### What to work on
Give back every entry precisely as written, without any of the images.
---------- Task input ----------
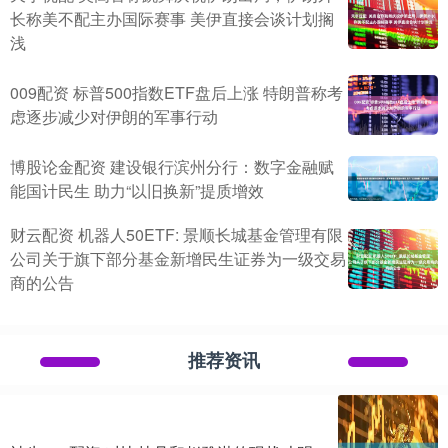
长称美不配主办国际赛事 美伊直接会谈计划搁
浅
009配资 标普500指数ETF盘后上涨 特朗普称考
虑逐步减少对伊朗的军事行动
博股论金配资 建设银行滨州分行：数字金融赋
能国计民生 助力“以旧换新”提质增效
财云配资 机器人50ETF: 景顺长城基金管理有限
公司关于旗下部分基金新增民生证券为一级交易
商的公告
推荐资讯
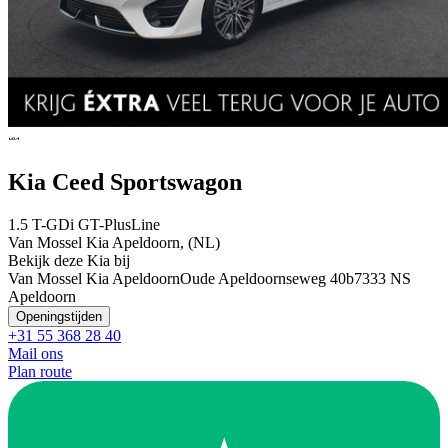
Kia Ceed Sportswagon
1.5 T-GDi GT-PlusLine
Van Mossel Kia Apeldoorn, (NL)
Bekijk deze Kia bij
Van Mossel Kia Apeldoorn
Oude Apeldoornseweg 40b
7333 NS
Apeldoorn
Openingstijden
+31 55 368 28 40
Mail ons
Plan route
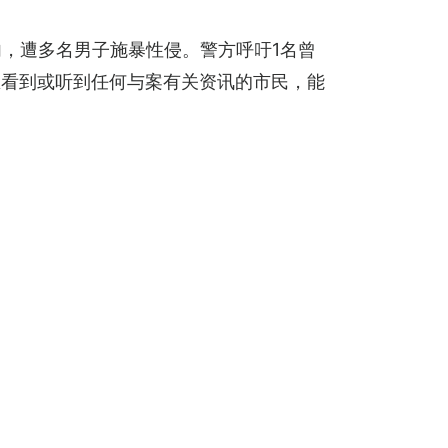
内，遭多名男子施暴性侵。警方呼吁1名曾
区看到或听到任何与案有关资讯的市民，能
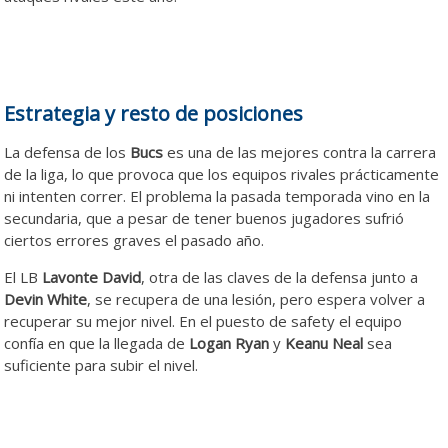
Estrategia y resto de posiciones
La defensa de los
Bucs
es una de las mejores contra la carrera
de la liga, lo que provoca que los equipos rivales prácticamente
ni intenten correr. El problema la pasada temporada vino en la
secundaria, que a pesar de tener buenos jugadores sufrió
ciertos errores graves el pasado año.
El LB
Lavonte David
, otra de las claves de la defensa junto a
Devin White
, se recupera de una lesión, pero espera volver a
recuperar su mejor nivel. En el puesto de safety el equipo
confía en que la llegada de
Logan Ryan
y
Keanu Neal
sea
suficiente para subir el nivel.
----------
### Response to this task
长称美不配主办国际赛事 美伊直接会谈计划搁
浅
009配资 标普500指数ETF盘后上涨 特朗普称考
虑逐步减少对伊朗的军事行动
博股论金配资 建设银行滨州分行：数字金融赋
能国计民生 助力“以旧换新”提质增效
财云配资 机器人50ETF: 景顺长城基金管理有限
公司关于旗下部分基金新增民生证券为一级交易
商的公告
推荐资讯
Kia Ceed Sportswagon
1.5 T-GDi GT-PlusLine
Van Mossel Kia Apeldoorn, (NL)
Bekijk deze Kia bij
Van Mossel Kia Apeldoorn
Oude Apeldoornseweg 40b
7333 NS
Apeldoorn
Openingstijden
+31 55 368 28 40
Mail ons
Plan route
内，遭多名男子施暴性侵。警方呼吁1名曾
区看到或听到任何与案有关资讯的市民，能
Estrategia y resto de posiciones
La defensa de los
Bucs
es una de las mejores contra la carrera
de la liga, lo que provoca que los equipos rivales prácticamente
ni intenten correr. El problema la pasada temporada vino en la
secundaria, que a pesar de tener buenos jugadores sufrió
ciertos errores graves el pasado año.
El LB
Lavonte David
, otra de las claves de la defensa junto a
Devin White
, se recupera de una lesión, pero espera volver a
recuperar su mejor nivel. En el puesto de safety el equipo
confía en que la llegada de
Logan Ryan
y
Keanu Neal
sea
suficiente para subir el nivel.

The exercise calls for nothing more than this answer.